___ INPUT FOR THIS TASK

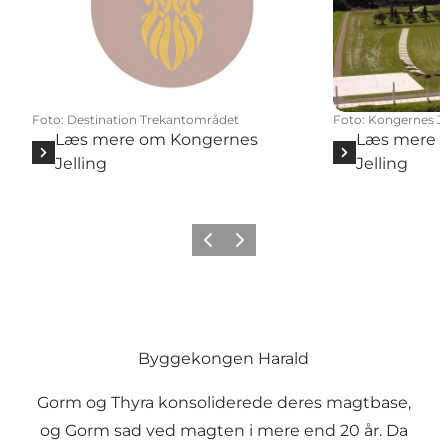
Foto
:
Destination Trekantområdet
Foto
:
Kongernes Je
Læs mere om Kongernes
Læs mere 
Jelling
Jelling
Forrige billede
Næste billede
Byggekongen Harald
Gorm og Thyra konsoliderede deres magtbase,
og Gorm sad ved magten i mere end 20 år. Da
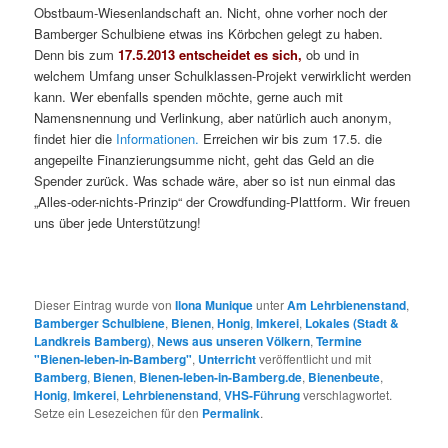
Obstbaum-Wiesenlandschaft an. Nicht, ohne vorher noch der
Bamberger Schulbiene etwas ins Körbchen gelegt zu haben.
Denn bis zum
17.5.2013 entscheidet es sich,
ob und in
welchem Umfang unser Schulklassen-Projekt verwirklicht werden
kann. Wer ebenfalls spenden möchte, gerne auch mit
Namensnennung und Verlinkung, aber natürlich auch anonym,
findet hier die
Informationen.
Erreichen wir bis zum 17.5. die
angepeilte Finanzierungsumme nicht, geht das Geld an die
Spender zurück. Was schade wäre, aber so ist nun einmal das
„Alles-oder-nichts-Prinzip“ der Crowdfunding-Plattform. Wir freuen
uns über jede Unterstützung!
Dieser Eintrag wurde von
Ilona Munique
unter
Am Lehrbienenstand
,
Bamberger Schulbiene
,
Bienen
,
Honig
,
Imkerei
,
Lokales (Stadt &
Landkreis Bamberg)
,
News aus unseren Völkern
,
Termine
"Bienen-leben-in-Bamberg"
,
Unterricht
veröffentlicht und mit
Bamberg
,
Bienen
,
Bienen-leben-in-Bamberg.de
,
Bienenbeute
,
Honig
,
Imkerei
,
Lehrbienenstand
,
VHS-Führung
verschlagwortet.
Setze ein Lesezeichen für den
Permalink
.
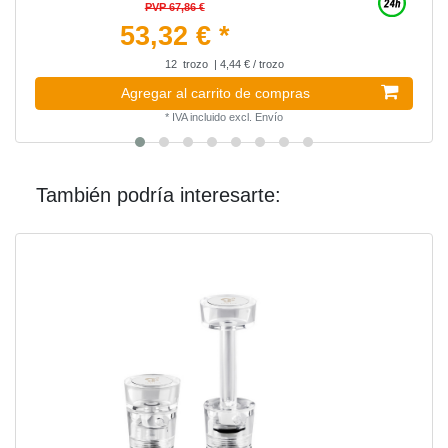
PVP 67,86 €
53,32 € *
12
trozo
| 4,44 € / trozo
Agregar al carrito de compras
*
IVA incluido
excl.
Envío
También podría interesarte:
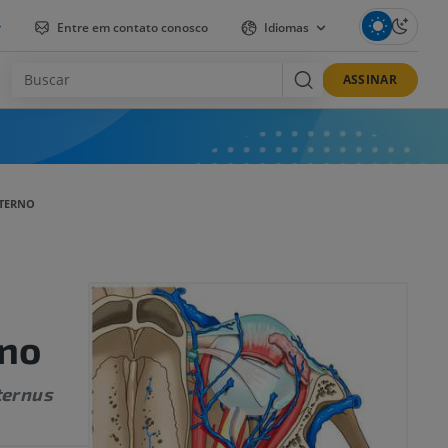
r
Entre em contato conosco
Idiomas
ASSINAR
NTERNO
rno
ternus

______

## YOUR ASSIGNMENT
The output must be every line of the records, printed exactly, with the pictures omitted.

## FINISHED TASK
Foto
:
Destination Trekantområdet
Foto
:
Kongernes Je
Læs mere om Kongernes
Læs mere 
Jelling
Jelling
Forrige billede
Næste billede
Byggekongen Harald
Gorm og Thyra konsoliderede deres magtbase,
og Gorm sad ved magten i mere end 20 år. Da
Obstbaum-Wiesenlandschaft an. Nicht, ohne vorher noch der
Bamberger Schulbiene etwas ins Körbchen gelegt zu haben.
Denn bis zum
17.5.2013 entscheidet es sich,
ob und in
welchem Umfang unser Schulklassen-Projekt verwirklicht werden
kann. Wer ebenfalls spenden möchte, gerne auch mit
Namensnennung und Verlinkung, aber natürlich auch anonym,
findet hier die
Informationen.
Erreichen wir bis zum 17.5. die
angepeilte Finanzierungsumme nicht, geht das Geld an die
Spender zurück. Was schade wäre, aber so ist nun einmal das
„Alles-oder-nichts-Prinzip“ der Crowdfunding-Plattform. Wir freuen
uns über jede Unterstützung!
Dieser Eintrag wurde von
Ilona Munique
unter
Am Lehrbienenstand
,
Bamberger Schulbiene
,
Bienen
,
Honig
,
Imkerei
,
Lokales (Stadt &
Landkreis Bamberg)
,
News aus unseren Völkern
,
Termine
"Bienen-leben-in-Bamberg"
,
Unterricht
veröffentlicht und mit
Bamberg
,
Bienen
,
Bienen-leben-in-Bamberg.de
,
Bienenbeute
,
Honig
,
Imkerei
,
Lehrbienenstand
,
VHS-Führung
verschlagwortet.
Setze ein Lesezeichen für den
Permalink
.
PVP 67,86 €
53,32 € *
12
trozo
| 4,44 € / trozo
Agregar al carrito de compras
*
IVA incluido
excl.
Envío
También podría interesarte:
r
Entre em contato conosco
Idiomas
ASSINAR
NTERNO
rno
ternus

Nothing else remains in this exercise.